This is just sad. From tomorrow's Washington Post:
Asked by reporters yesterday to provide more information on the charge, State Department spokesman Sean McCormack said, "The Iranians are up to their eyeballs in this activity." He called the Baghdad presentation a "very strong circumstantial case," saying that he was "not going to try to embellish that briefing" and that "any reasonable person . . . would draw the same conclusions."So, the chairman of the Joint Chiefs says he's seen no evidence, and everybody else says the evidence exists but the other guy has it. A wise man once said:
White House spokesman Tony Snow offered similar responses. "Let me put it this way," he said. "There's not a whole lot of freelancing in the Iranian government, especially when it comes to something like that."
Pressed repeatedly, Snow answered, "Look, the Department of Defense is doing this. What I'm telling you is, you guys want to get those questions answered, you need to go to the Pentagon."

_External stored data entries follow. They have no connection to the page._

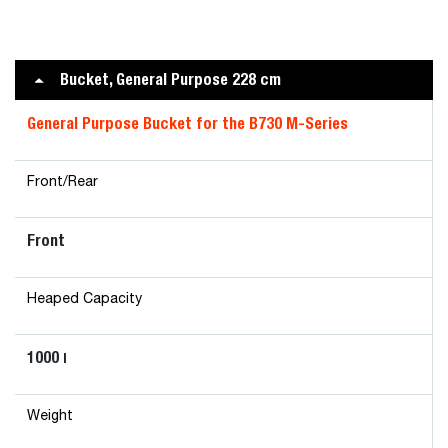
Bucket, General Purpose 228 cm
General Purpose Bucket for the B730 M-Series
Front/Rear
Front
Heaped Capacity
1000
l
Weight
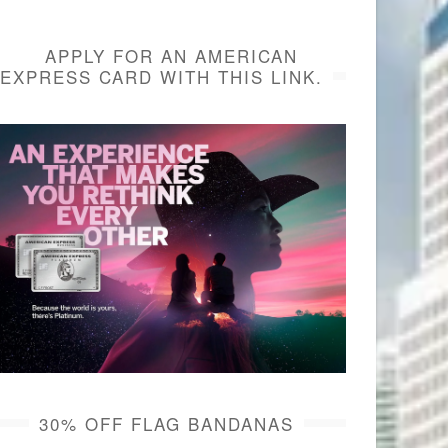
APPLY FOR AN AMERICAN
EXPRESS CARD WITH THIS LINK.
30% OFF FLAG BANDANAS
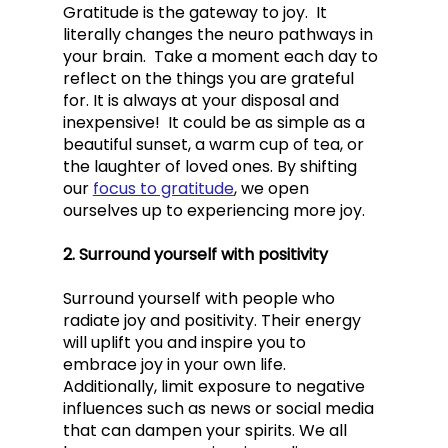
Gratitude is the gateway to joy.  It 
literally changes the neuro pathways in 
your brain.  Take a moment each day to 
reflect on the things you are grateful 
for. It is always at your disposal and 
inexpensive!  It could be as simple as a 
beautiful sunset, a warm cup of tea, or 
the laughter of loved ones. By shifting 
our 
focus to gratitude
, we open 
ourselves up to experiencing more joy.
2. Surround yourself with positivity
Surround yourself with people who 
radiate joy and positivity. Their energy 
will uplift you and inspire you to 
embrace joy in your own life. 
Additionally, limit exposure to negative 
influences such as news or social media 
that can dampen your spirits. We all 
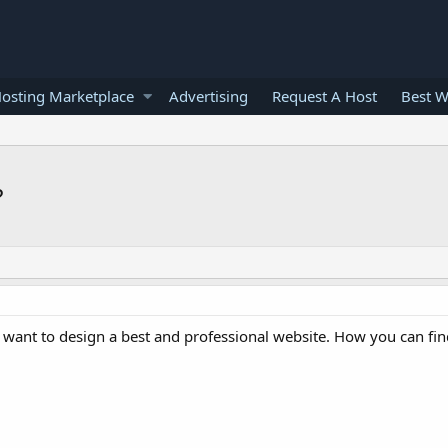
osting Marketplace
Advertising
Request A Host
Best W
?
nd want to design a best and professional website. How you can fin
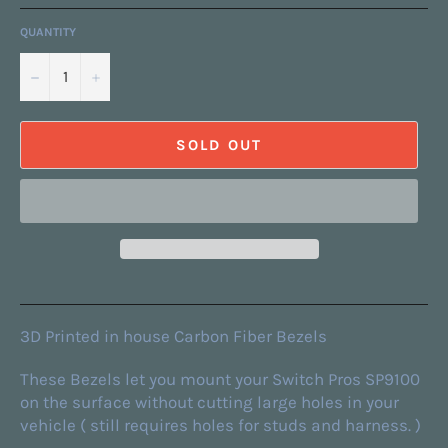
QUANTITY
−
+
SOLD OUT
3D Printed in house Carbon Fiber Bezels
These Bezels let you mount your Switch Pros SP9100
on the surface without cutting large holes in your
vehicle ( still requires holes for studs and harness. )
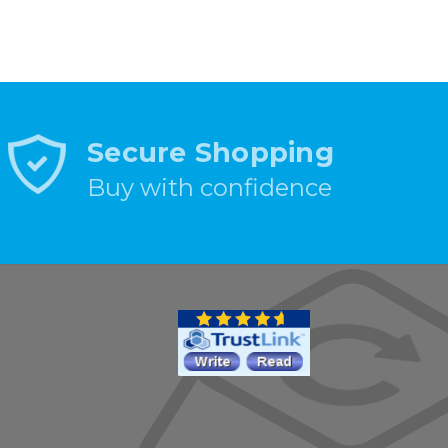
Secure Shopping
Buy with confidence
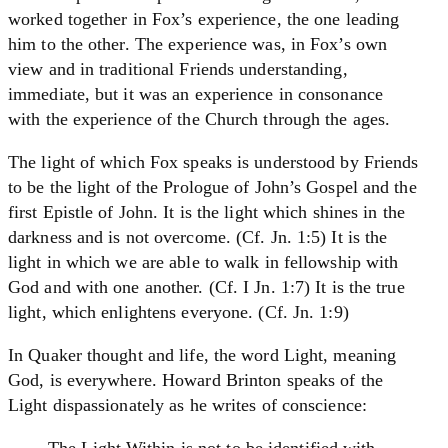
worked together in Fox’s experience, the one leading
him to the other. The experience was, in Fox’s own
view and in traditional Friends understanding,
immediate, but it was an experience in consonance
with the experience of the Church through the ages.
The light of which Fox speaks is understood by Friends
to be the light of the Prologue of John’s Gospel and the
first Epistle of John. It is the light which shines in the
darkness and is not overcome. (Cf. Jn. 1:5) It is the
light in which we are able to walk in fellowship with
God and with one another. (Cf. I Jn. 1:7) It is the true
light, which enlightens everyone. (Cf. Jn. 1:9)
In Quaker thought and life, the word Light, meaning
God, is everywhere. Howard Brinton speaks of the
Light dispassionately as he writes of conscience:
The Light Within is not to be identified with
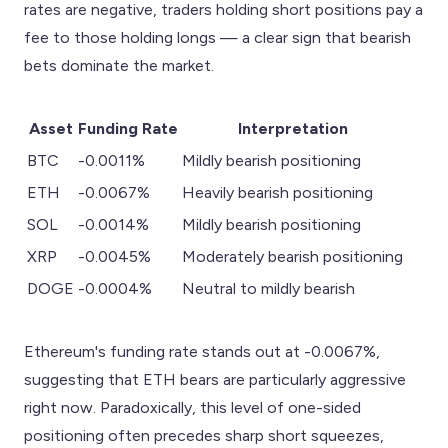
rates are negative, traders holding short positions pay a
fee to those holding longs — a clear sign that bearish
bets dominate the market.
Asset
Funding Rate
Interpretation
BTC
-0.0011%
Mildly bearish positioning
ETH
-0.0067%
Heavily bearish positioning
SOL
-0.0014%
Mildly bearish positioning
XRP
-0.0045%
Moderately bearish positioning
DOGE
-0.0004%
Neutral to mildly bearish
Ethereum's funding rate stands out at -0.0067%,
suggesting that ETH bears are particularly aggressive
right now. Paradoxically, this level of one-sided
positioning often precedes sharp short squeezes,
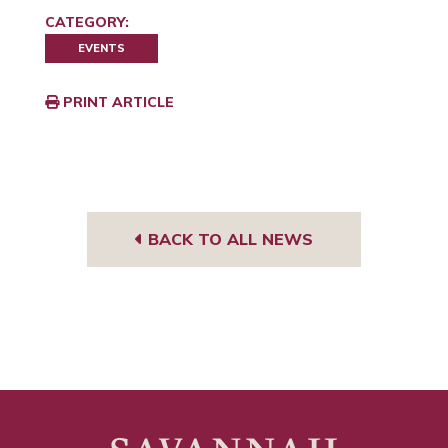
CATEGORY:
EVENTS
PRINT ARTICLE
BACK TO ALL NEWS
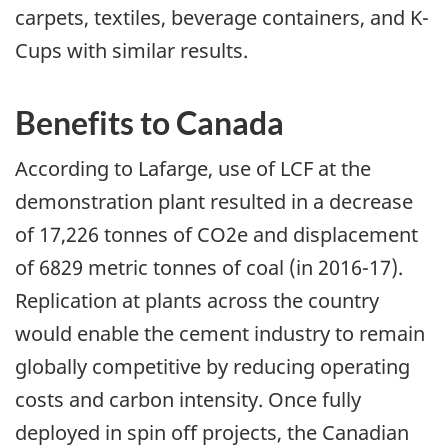
carpets, textiles, beverage containers, and K-
Cups with similar results.
Benefits to Canada
According to Lafarge, use of LCF at the
demonstration plant resulted in a decrease
of 17,226 tonnes of CO2e and displacement
of 6829 metric tonnes of coal (in 2016-17).
Replication at plants across the country
would enable the cement industry to remain
globally competitive by reducing operating
costs and carbon intensity. Once fully
deployed in spin off projects, the Canadian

A call to the Defense Intelligence Agency brought a referral to the main Pentagon press office. That office referred a caller to the Washington office of the Multi-National Force-Iraq, which responded with an e-mailed copy of Sunday's briefing slides -- containing no mention of the "highest levels" allegation and a request for questions in writing. Written questions brought no response. An official from the Pentagon Joint Staff said last night that Pace had seen the briefing slides but had "no personal knowledge of any senior involvement by senior Iranian officials."
Fool me once, shame on — shame on you. Fool me — you can't get fooled again.